At an Aug. 10 village council meeting, an ordinance imposing stricter COVID-19 regulations on bars and restaurants was voted down 3-2, effectively tying the village’s hands when it comes to enforcing health and safety restrictions related to the pandemic.

“It sounds like you have no interest in creating an ordinance that allows us to enforce the public health guidelines,” Mayor Rory Hoskins said to commissioners Joe Byrnes, Ryan Nero and Dan Novak after they spoke out against the ordinance. They cast the three opposing votes. Commissioner Jessica Voogd and Hoskins voted in favor of it.

The proposed ordinance was written after Cook County announced new stricter recommendations for businesses on Aug. 3, including that indoor service for taverns selling alcohol and no food be temporarily suspended; only outdoor service would be allowed, as the COVID-19 percent positive rate rose in suburban Cook County.

But according to Hoskins, the proposed ordinance was also a response to the recent village conflict with a Madison Street bar, Lantern Haus, during which the issue of village authority to enforce COVID-related safety regulations came up.

Lantern Haus was served an emergency closure notice on July 24. The bar, according to Hoskins, had violated several local ordinances, including serving alcohol past allowable hours. It was noted in police reports that, at those times, the bar was also in violation of social-distancing regulations. And it was those social-distancing regulations, said Hoskins, that prompted the emergency closure of the bar.

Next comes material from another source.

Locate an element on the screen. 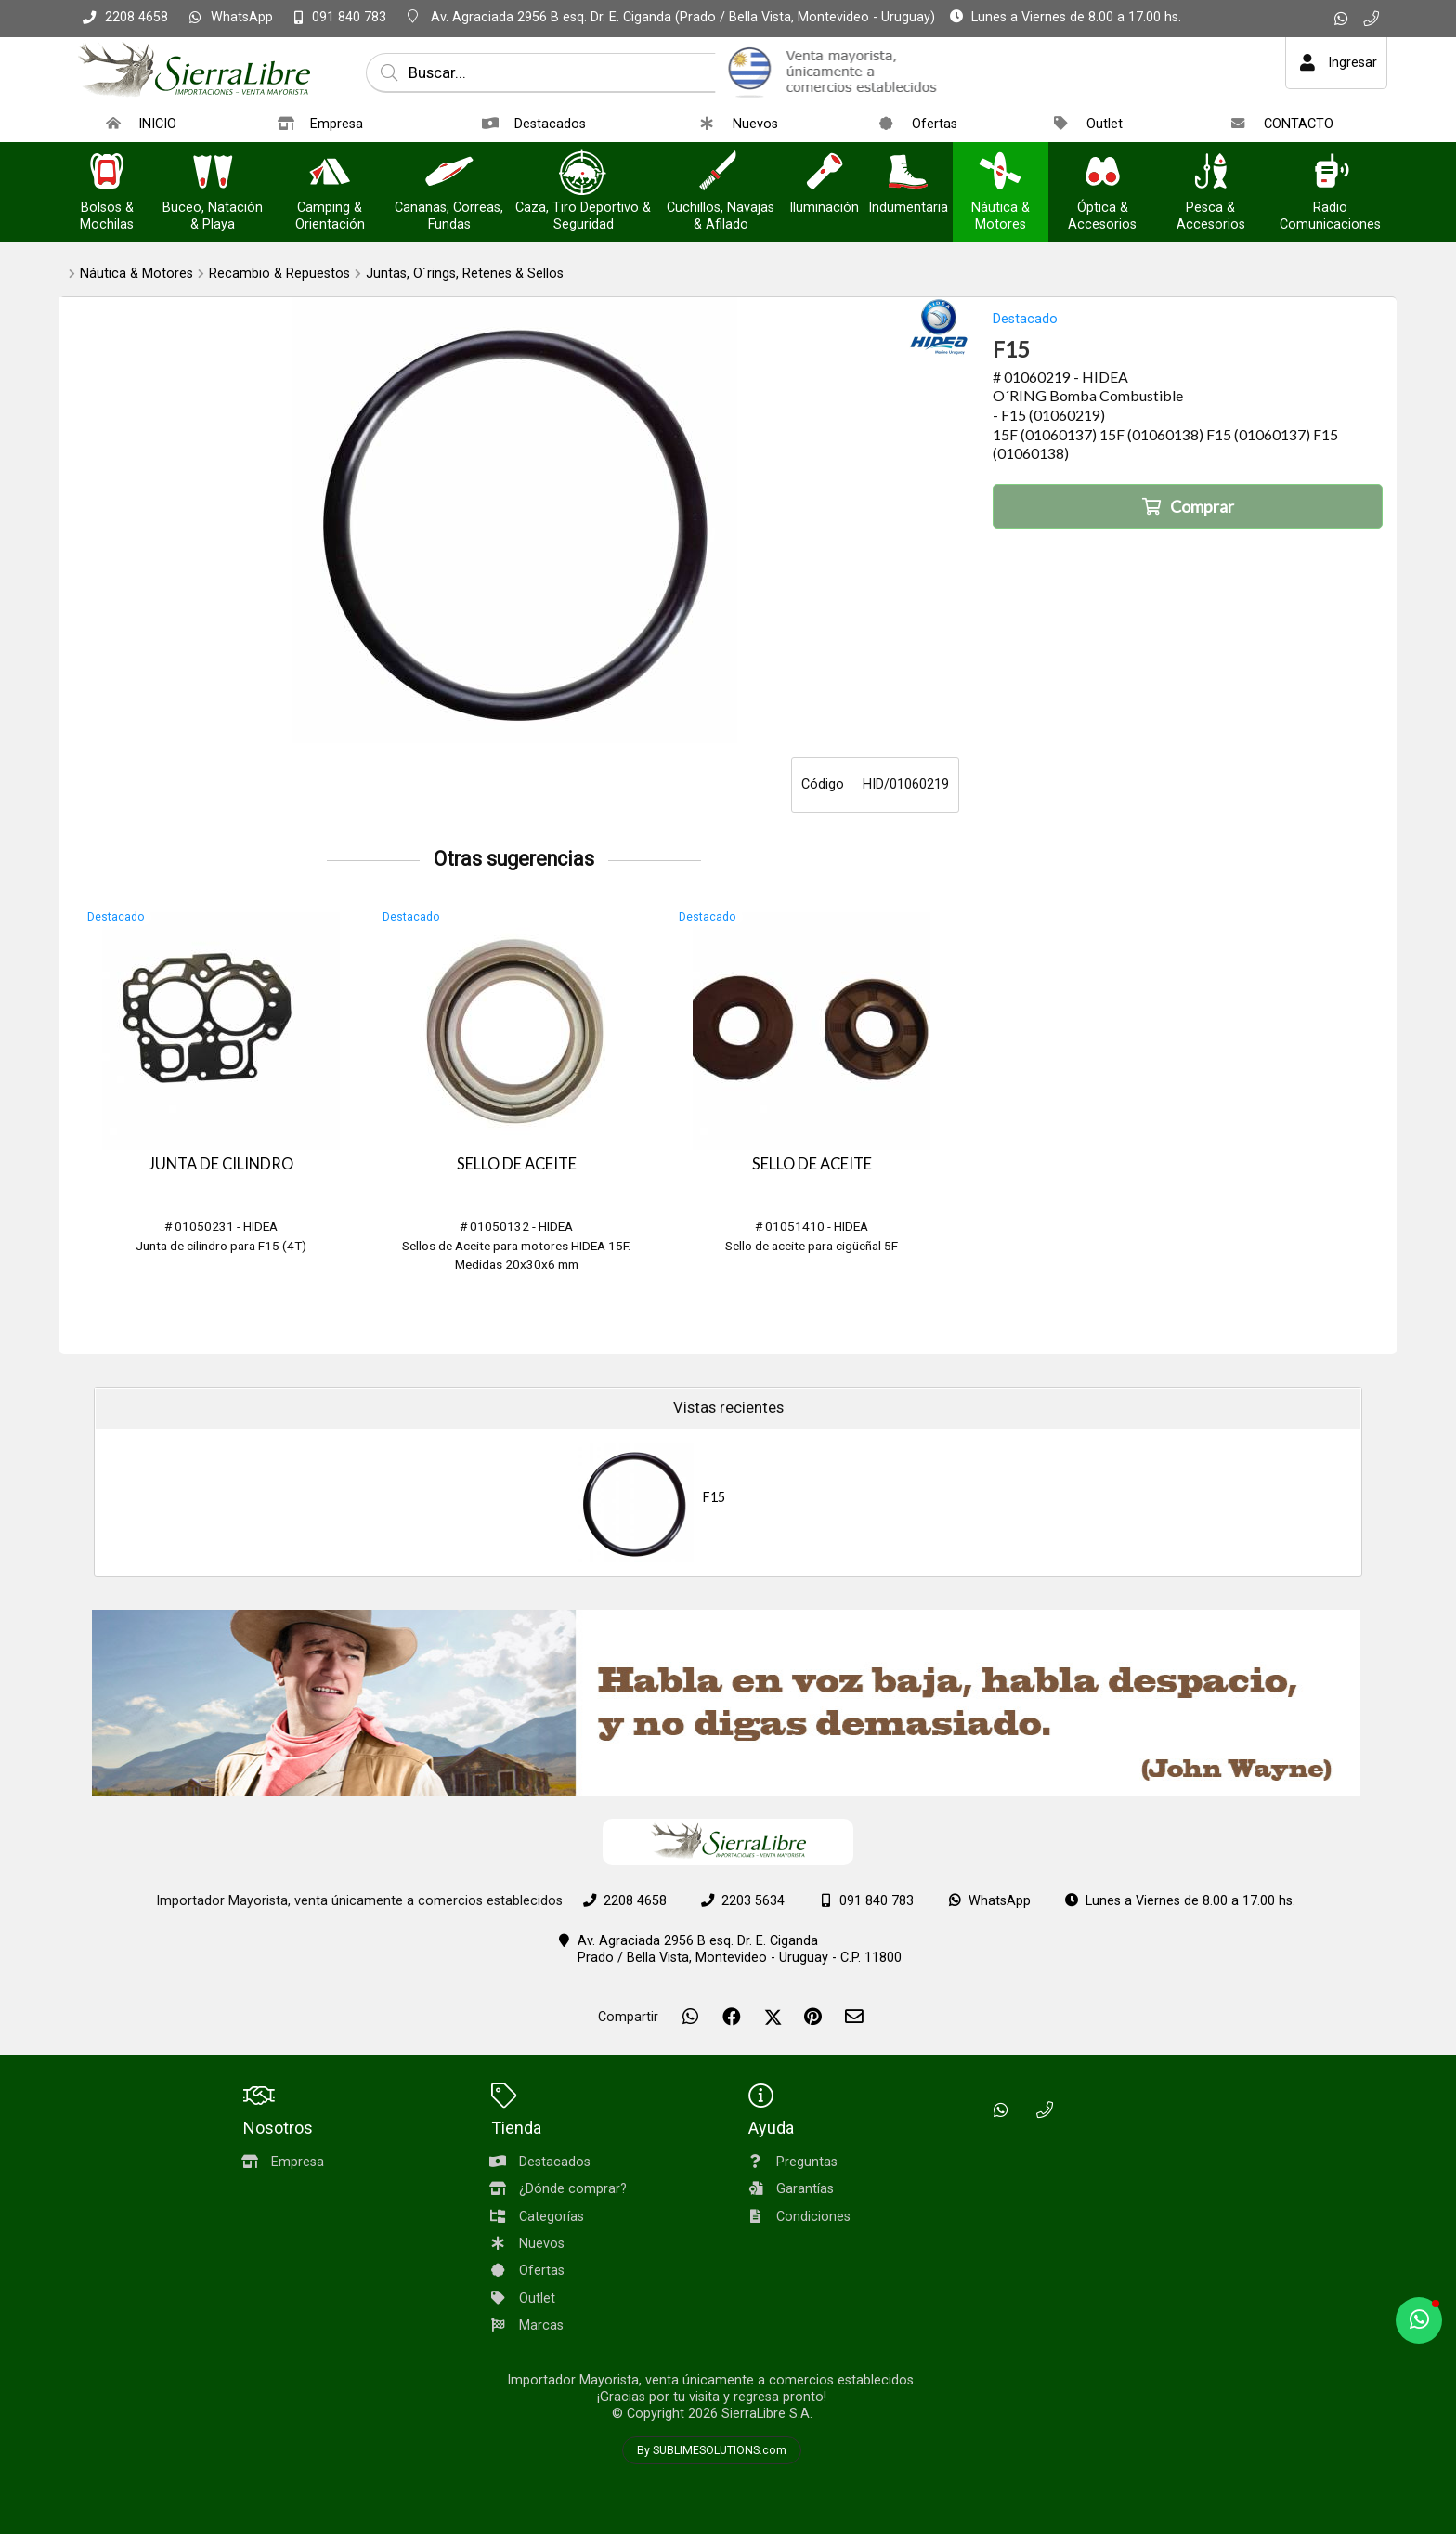 The height and width of the screenshot is (2534, 1456). SELLO DE ACEITE is located at coordinates (517, 1164).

However, after meetings with both village and Lantern Haus attorneys, the village’s ability to enforce social distancing came into question.

“In several meetings with [the attorneys], there was uncertainty as to whether or not the village, under existing laws and regulations, could enforce COVID guidelines,” Hoskins said during the village council meeting.

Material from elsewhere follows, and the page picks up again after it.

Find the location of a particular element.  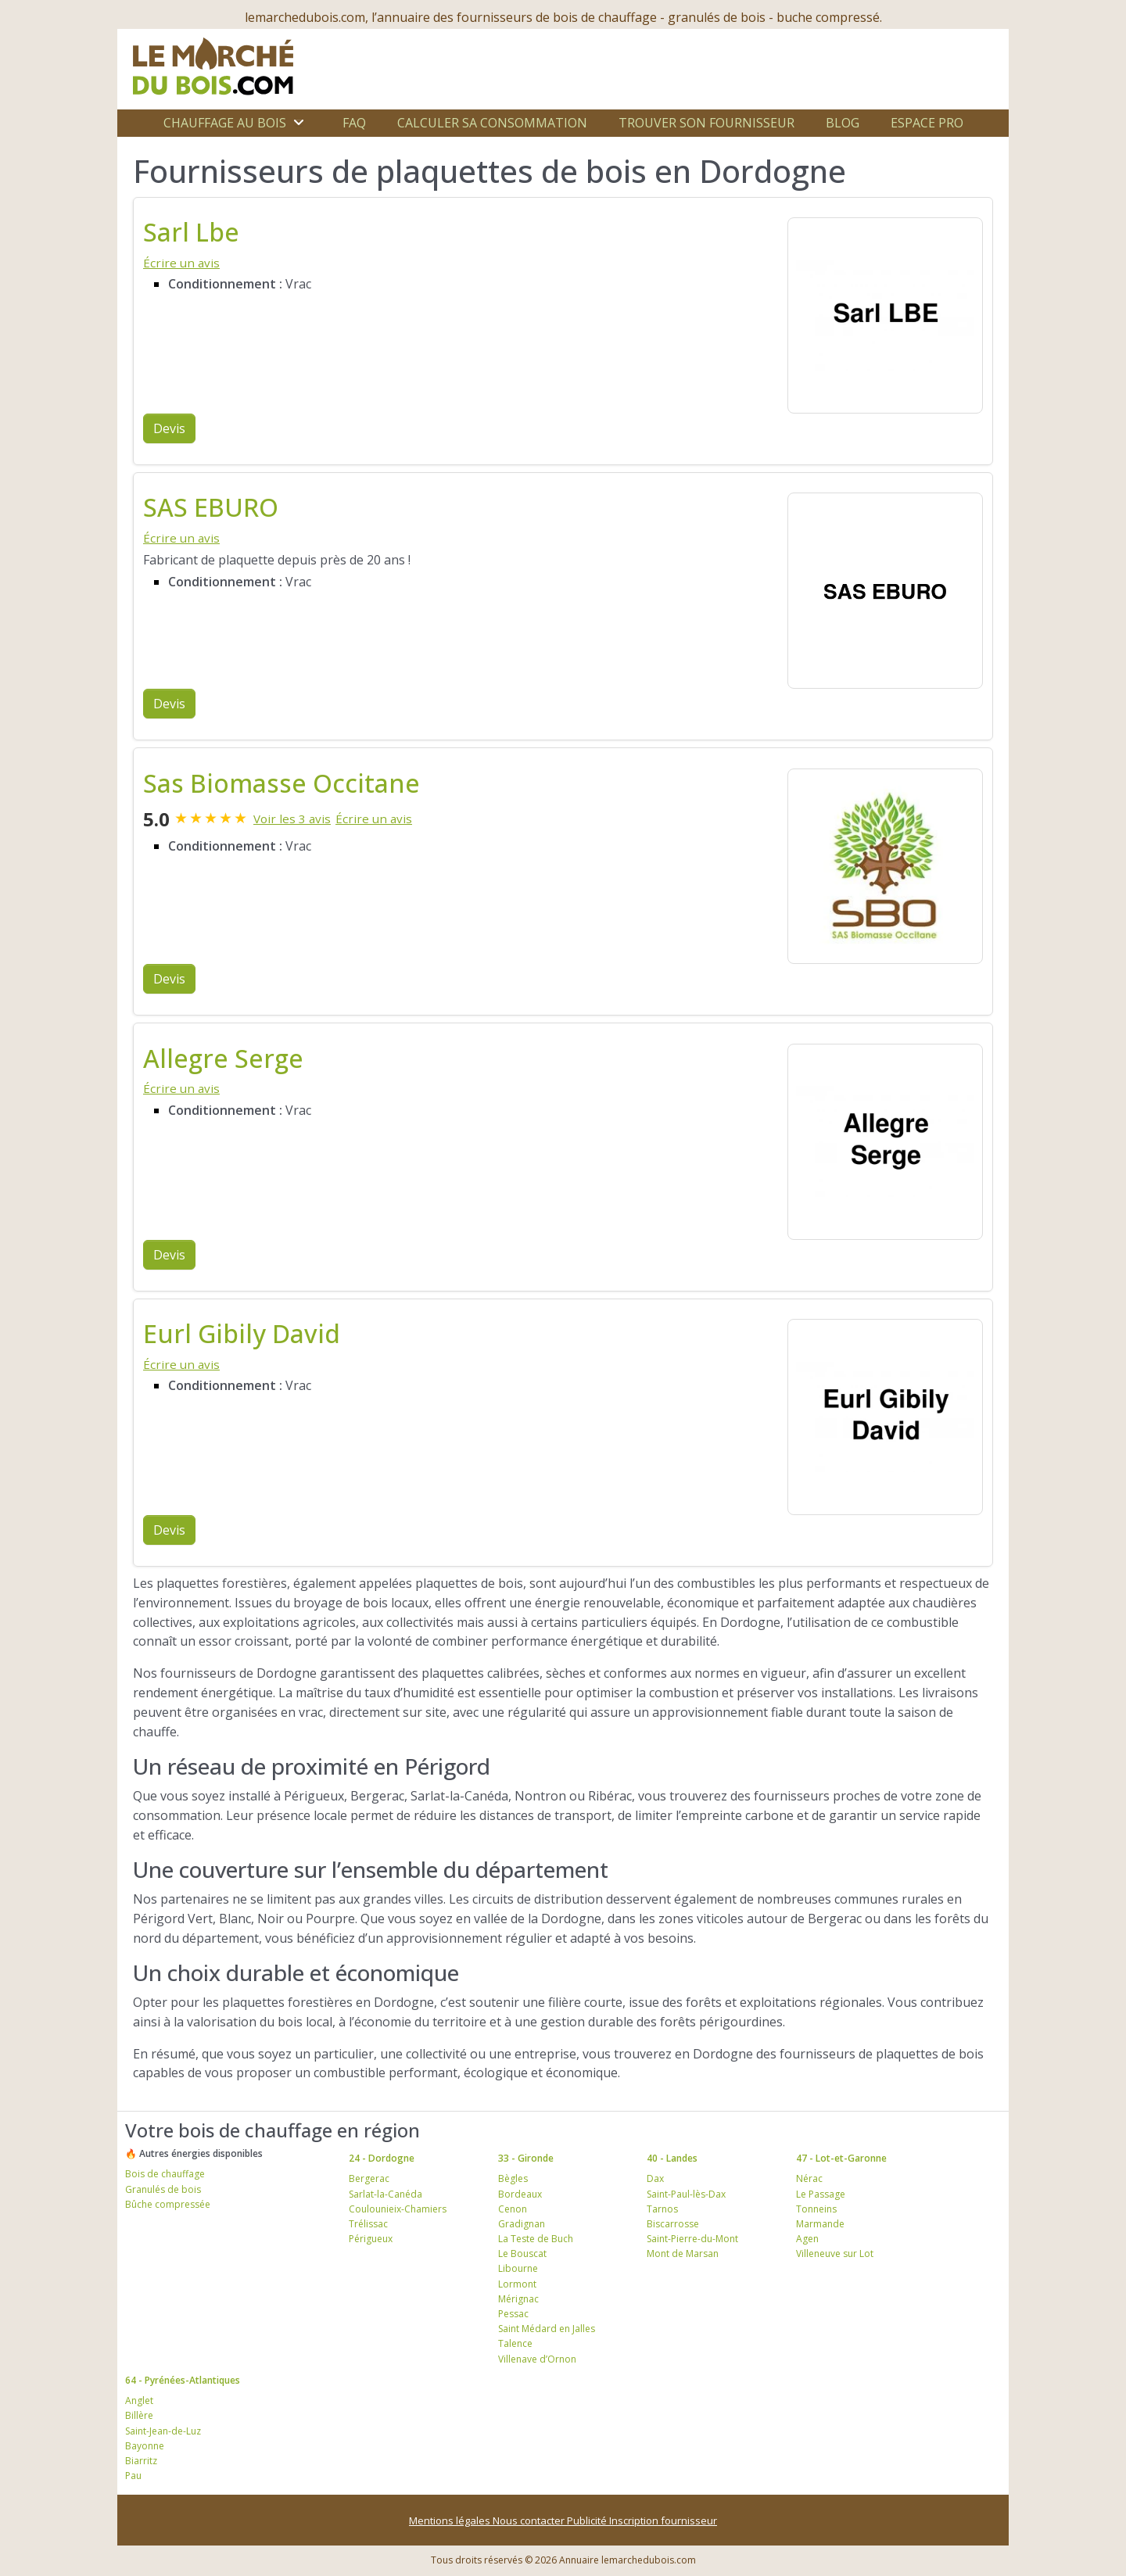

As a result, village attorneys suggested an ordinance that would make it possible for the village to enforce COVID-related safety guidelines.

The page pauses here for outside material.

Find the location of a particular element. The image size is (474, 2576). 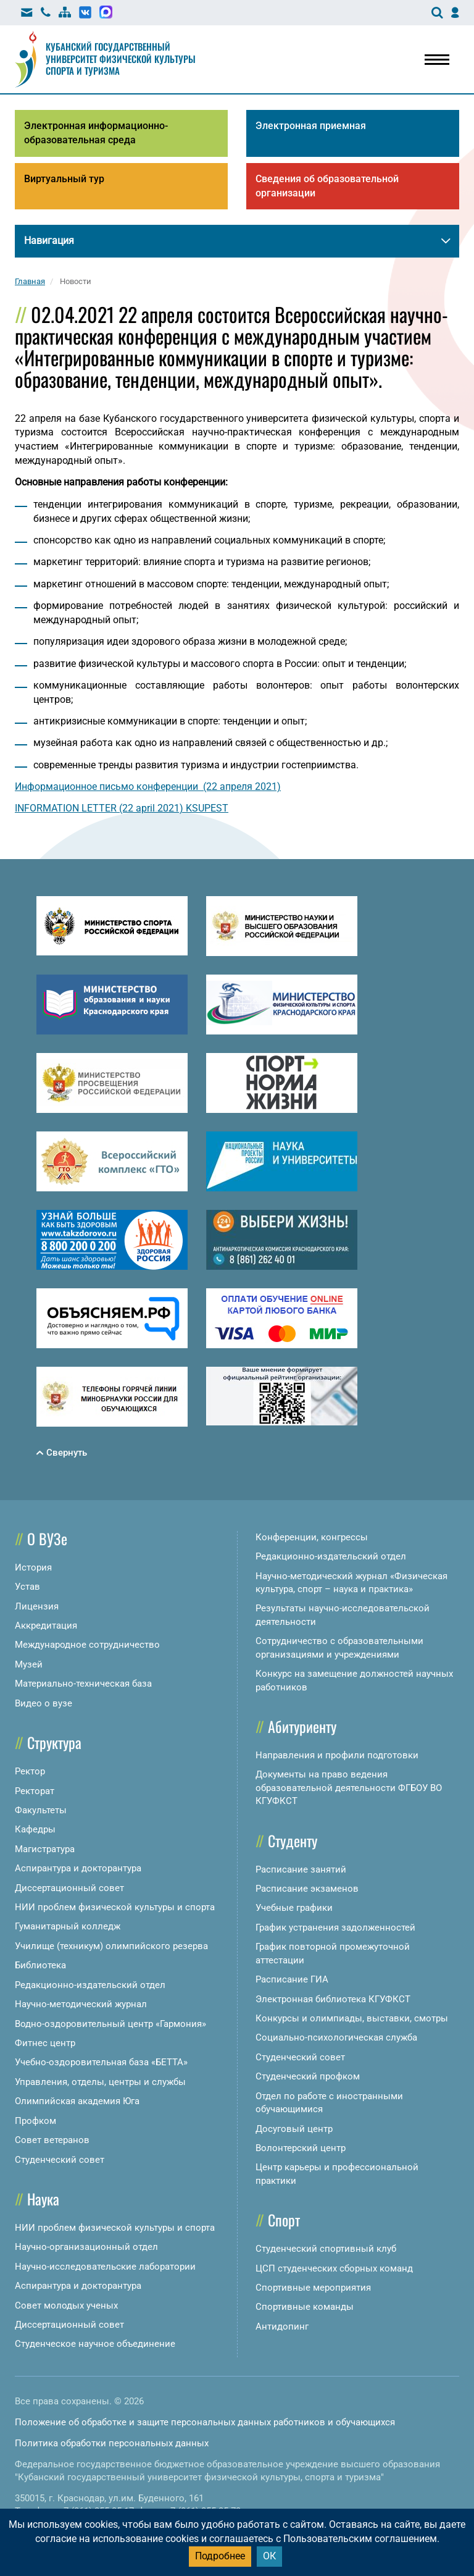 Факультеты is located at coordinates (41, 1810).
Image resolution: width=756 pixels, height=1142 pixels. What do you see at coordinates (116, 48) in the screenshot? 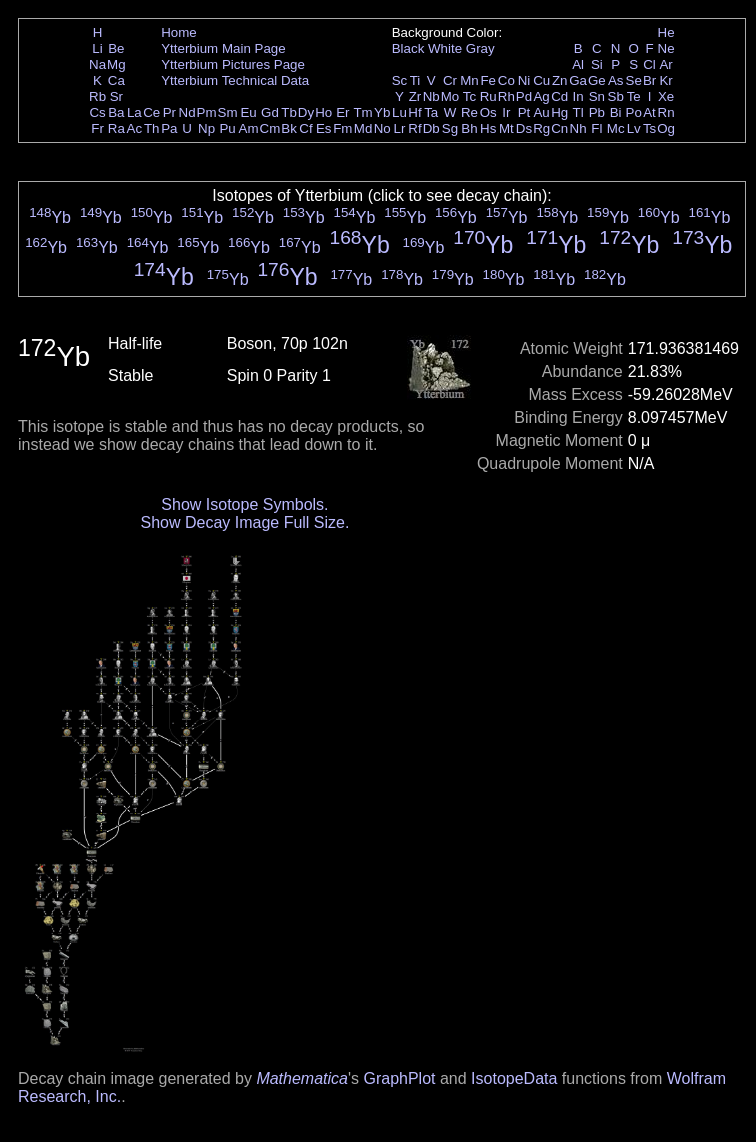 I see `Be` at bounding box center [116, 48].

Hoskins, who serves as the village’s liquor commissioner in addition to holding the position of mayor, said, “Our attorney suggested we create the ordinance because there was a question about whether the liquor commissioner without expressed authority … could enforce public health guidelines.”

Historically, Hoskins said, the basis for implementing an emergency shutdown of a bar was related to “felony-type offenses,” like gun possession or drugs within a bar, not public health issues.

The proposed ordinance, posted online with the agenda on Thursday of last week, was rewritten and a new version posted on Friday. Two bar owners, Mary Sorice and Joe Sullivan, met with Hoskins to talk about easing up on the restrictions, which originally would have banned bars without food licenses from serving any alcohol indoors. Hoskins had the ordinance rewritten to allow bars to serve indoors, to seated customers only and at 35 percent occupancy. Restaurants would have been required to reduce per-table parties to six people from the 10 allowed under phase four of Illinois’ Restore Illinois plan.

But even with the loosened restrictions in the rewritten ordinance, Byrnes, Nero and Novak voted against it.

Byrnes took issue with not having the amended ordinance until Friday evening and not having any input.

“It was like nobody bothered to call me and ask about it and say, ‘What do you think?'” Byrnes said during the meeting. He also took issue with the fact that the ordinance seemed to only be setting restrictions on bars without food service. “It seems like we’re creating an ordinance for just some people,” he said.

Hoskins said the difference between bars without food and restaurants with tables is how mobile people are when they’re drinking but not eating. At taverns without food, “they get up, stand, sometimes sit at the bar in close contact to one another,” Hoskins said. “In sit-down restaurants, you have tables that are socially distanced, so they lend themselves to more orderly conduct of business.”

Novak said he first heard about the proposed ordinance via social media, and he objected to the fact that it seemed like the ordinance was created because of one business that violated the rules. It seemed, he said, like all the small business owners were being punished for the violation of one.

Nero mentioned the extensive travel he does for work, and how that’s forced him to take safety very carefully.

“I understand quite fully the nature of the pandemic and the personal responsibility for prevention of the spread,” Nero said. But he went on to say, “I really believe this ordinance is an overreach of government, which just imposes more sanctions against the bars and restaurants.”

Nero added, “I ran on a platform to support our small businesses, so I can’t support an ordinance that adds restrictions on an already taxed business community. Our job is to coach the business community to do the right thing and most importantly hold them accountable when they do not.”

But Voogd said that without this ordinance, there is no way to hold businesses accountable.

“We need this ordinance to be able to enforce any consequences for not following the rules,” Voogd said. “I know people are frustrated with the rules and restrictions and being stuck at home, but I would like us to just shift our focus back to what we should be upset about, and it’s a highly contagious virus that is spreading across the country.”

Voogd proposed the council approve the ordinance, give it two weeks until the next meeting, and then adjust and amend it as needed. “It sounds like our bar owners are willing to compromise to keep us safe,” she said.

“It’s not about punishing the bars,” said Hoskins. “It’s about giving us the authority to regulate an important public health concern during the pandemic.”